Hmm, their source is super ugly but I don't remember it looking very different from a couple of months ago when looking at the issue of it redirecting to an unsupported browser page. What's weird is that when I run it with f43.me, it seems to get the title and other <meta>
tags OK, but then they don't show up in the final result. Based on that I was wondering if it might be some kind of redirect again (possibly to the unsupported browser page like before).
{
"og_pubdate": "2018-08-26T18:20:59Z",
"og_url": "https://www.cnn.com/2018/08/26/us/jacksonville-madden-shooting/index.html",
"og_title": "Mass shooting at video game tournament in Jacksonville leaves multiple dead",
"og_description": "Multiple people were killed in a shooting during a video game tournament at a shopping and dining complex in downtown Jacksonville, Florida, the Jacksonville Sheriff's Office said Sunday afternoon.",
"og_site_name": "CNN",
"og_type": "article",
"og_image": "https://cdn.cnn.com/cnnnext/dam/assets/180826145832-01-jacksonville-shooting-0826-super-tease.jpg",
"og_image_width": "1100",
"og_image_height": "619"
}
Actually just noticed something, they seem to start working with f43.me when I switch the parser to 'External'. It's too bad there's no source code for the Mercury parser, it would be interesting to see what that's doing differently.
Is there any way to make graby dump what it actually parsed on a failure? I've spent far too much time on this (don't even really read CNN except for breaking news lol), but I'm frustrated that it went back to not working after getting fixed with 15aa9c6519124c748aaa1f5f8c7fd569f1823c73. Before, I know that I could see the unsupported browser page URL in the debug logs, I really want to know what happens in between when it appears to parse the OpenGraph data correctly but then fails to come up with anything.
The problem seems to come from Readability. There are pre filters there to hard remove code from the html page, like style & script tags: https://github.com/j0k3r/php-readability/blob/master/src/Readability.php#L122
And it seems that removing the style tag (which are god too heavy on cnn) seems to remove the whole page. And that's why nothing come out from graby.
pre_filters
parameters are defined globally and not on per site_config basis.
Argh, I just remembered that they have m.cnn.com, the source on that is way cleaner and is parsable. Instead of messing with Readability filters I can just use those URLs.

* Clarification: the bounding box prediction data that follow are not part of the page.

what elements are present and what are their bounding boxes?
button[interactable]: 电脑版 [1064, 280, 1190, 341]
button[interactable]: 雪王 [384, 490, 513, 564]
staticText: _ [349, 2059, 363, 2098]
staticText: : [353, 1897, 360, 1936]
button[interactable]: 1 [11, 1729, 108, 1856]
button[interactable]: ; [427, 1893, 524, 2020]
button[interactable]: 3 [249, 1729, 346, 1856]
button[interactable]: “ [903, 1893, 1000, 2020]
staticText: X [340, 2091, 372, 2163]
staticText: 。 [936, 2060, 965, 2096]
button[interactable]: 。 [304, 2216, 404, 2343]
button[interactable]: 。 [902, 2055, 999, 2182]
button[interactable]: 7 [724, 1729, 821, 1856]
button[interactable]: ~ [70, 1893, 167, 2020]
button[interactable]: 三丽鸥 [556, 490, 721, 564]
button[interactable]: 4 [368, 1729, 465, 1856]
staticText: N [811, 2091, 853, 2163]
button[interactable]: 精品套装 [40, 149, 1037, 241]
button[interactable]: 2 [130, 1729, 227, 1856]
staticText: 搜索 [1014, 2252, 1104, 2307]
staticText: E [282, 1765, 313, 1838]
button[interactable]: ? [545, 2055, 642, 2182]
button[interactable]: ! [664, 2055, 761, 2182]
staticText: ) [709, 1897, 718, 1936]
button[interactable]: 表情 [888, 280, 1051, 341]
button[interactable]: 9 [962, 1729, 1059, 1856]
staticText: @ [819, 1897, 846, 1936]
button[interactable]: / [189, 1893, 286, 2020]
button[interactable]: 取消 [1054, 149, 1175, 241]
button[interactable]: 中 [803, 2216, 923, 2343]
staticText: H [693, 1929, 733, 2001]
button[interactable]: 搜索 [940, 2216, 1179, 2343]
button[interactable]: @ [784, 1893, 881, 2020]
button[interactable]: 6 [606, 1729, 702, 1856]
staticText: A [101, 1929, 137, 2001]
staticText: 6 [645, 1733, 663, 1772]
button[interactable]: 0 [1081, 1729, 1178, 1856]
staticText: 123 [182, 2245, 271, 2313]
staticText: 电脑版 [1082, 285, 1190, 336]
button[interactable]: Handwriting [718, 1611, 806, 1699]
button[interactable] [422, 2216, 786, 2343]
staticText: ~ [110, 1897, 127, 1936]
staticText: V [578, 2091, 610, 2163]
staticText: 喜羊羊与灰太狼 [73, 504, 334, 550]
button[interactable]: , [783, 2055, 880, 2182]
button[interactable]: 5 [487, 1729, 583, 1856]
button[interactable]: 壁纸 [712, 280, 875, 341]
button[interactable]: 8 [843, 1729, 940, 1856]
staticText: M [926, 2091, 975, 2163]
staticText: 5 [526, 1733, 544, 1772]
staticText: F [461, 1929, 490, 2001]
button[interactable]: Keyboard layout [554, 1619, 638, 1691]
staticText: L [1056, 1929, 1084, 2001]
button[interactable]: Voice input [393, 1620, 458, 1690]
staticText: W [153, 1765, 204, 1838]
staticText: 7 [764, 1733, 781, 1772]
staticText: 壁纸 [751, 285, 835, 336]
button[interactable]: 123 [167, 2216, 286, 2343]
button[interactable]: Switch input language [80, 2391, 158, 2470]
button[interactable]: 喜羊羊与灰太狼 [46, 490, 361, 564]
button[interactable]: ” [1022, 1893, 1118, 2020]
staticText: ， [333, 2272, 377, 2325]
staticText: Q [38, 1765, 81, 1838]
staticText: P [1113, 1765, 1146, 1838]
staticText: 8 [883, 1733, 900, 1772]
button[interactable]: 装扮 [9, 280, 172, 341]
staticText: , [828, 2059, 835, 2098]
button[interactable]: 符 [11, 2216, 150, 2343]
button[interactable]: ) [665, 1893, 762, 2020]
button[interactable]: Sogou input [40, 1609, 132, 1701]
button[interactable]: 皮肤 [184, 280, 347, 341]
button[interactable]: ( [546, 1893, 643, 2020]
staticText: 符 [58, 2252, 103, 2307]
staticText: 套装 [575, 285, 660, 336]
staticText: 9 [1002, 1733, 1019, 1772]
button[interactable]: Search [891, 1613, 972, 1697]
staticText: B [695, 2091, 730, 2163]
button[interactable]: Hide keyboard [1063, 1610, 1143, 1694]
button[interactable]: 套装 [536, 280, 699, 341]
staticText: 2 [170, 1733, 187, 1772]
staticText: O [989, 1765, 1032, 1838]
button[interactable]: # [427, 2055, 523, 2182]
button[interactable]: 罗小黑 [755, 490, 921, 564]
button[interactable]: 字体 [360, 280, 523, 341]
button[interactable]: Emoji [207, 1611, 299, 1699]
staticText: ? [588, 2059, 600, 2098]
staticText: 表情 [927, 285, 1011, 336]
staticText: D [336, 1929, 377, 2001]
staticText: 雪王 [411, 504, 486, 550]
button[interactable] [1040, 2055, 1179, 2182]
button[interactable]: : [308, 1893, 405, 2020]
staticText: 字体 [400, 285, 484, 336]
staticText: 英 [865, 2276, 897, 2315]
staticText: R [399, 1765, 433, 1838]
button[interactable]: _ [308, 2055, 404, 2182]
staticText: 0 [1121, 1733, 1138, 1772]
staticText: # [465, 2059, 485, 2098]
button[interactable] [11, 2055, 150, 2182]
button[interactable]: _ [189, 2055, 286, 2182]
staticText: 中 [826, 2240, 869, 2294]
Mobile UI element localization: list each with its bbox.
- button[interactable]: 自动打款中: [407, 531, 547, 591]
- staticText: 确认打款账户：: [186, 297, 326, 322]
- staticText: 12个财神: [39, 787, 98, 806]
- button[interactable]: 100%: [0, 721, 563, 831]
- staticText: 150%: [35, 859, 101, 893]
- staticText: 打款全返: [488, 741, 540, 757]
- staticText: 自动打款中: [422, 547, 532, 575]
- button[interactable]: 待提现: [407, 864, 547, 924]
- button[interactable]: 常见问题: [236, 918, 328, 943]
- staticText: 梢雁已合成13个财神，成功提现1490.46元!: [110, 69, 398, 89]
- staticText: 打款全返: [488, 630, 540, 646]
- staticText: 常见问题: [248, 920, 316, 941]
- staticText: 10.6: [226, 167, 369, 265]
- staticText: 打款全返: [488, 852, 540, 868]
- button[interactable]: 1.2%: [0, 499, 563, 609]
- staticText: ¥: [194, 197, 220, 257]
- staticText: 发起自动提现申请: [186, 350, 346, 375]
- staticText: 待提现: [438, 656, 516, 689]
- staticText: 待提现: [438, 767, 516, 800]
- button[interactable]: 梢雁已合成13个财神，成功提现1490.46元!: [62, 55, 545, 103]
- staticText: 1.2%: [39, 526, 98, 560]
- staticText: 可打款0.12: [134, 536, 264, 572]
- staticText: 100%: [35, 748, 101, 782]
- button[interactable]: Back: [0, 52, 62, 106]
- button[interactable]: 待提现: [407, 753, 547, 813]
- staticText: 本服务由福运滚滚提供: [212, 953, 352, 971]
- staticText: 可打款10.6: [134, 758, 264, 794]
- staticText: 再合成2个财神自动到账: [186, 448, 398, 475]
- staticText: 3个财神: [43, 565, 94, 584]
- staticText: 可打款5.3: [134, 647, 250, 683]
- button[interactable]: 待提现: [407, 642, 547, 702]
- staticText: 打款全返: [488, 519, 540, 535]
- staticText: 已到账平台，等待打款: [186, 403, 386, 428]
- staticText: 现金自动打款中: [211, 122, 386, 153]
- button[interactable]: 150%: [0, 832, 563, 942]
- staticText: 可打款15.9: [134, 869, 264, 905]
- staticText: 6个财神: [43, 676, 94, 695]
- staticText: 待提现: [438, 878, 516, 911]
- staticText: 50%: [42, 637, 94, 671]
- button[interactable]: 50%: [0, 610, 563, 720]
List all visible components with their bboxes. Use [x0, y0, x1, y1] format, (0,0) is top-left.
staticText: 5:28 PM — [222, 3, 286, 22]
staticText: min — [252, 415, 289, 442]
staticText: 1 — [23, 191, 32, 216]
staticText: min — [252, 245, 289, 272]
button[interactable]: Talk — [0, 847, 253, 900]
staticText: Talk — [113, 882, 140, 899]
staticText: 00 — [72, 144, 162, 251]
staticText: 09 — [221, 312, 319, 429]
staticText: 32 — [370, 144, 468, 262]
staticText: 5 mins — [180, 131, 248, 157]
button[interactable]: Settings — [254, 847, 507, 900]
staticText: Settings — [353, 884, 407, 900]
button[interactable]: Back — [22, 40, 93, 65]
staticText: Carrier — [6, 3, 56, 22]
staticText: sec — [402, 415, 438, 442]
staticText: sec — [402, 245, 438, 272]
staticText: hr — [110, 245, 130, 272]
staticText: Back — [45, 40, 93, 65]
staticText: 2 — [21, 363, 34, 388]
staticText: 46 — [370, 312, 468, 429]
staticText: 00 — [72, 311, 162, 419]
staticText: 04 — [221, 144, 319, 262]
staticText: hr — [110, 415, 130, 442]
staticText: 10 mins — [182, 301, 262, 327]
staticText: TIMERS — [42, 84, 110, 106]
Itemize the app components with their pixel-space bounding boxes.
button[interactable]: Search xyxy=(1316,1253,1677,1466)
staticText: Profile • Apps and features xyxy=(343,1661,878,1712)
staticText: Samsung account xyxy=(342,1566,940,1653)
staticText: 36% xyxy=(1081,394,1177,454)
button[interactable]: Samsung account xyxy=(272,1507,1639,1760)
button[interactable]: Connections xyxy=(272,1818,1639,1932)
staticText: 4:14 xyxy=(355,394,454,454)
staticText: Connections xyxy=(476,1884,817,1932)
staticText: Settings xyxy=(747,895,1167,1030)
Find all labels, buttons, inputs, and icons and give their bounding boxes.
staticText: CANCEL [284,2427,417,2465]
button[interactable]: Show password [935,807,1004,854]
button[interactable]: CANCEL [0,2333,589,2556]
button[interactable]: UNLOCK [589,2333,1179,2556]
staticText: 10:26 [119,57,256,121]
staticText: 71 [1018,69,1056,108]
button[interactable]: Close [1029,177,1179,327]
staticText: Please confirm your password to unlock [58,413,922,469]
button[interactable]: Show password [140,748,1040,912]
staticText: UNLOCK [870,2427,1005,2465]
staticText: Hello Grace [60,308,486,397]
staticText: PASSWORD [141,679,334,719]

Thank you for taking the time to look!
I know that the issue with the IE conditional was recently fixed, but just discovered that it's no longer working. It's not getting redirected to the "Unsupported browser" page like before, however. From poking around their site in dev tools, the layout hasn't changed at all. By messing with it on f43.me, the only thing I'm able to see is that when it tries to grab the exact same div as before, the content-length is way smaller than it should be.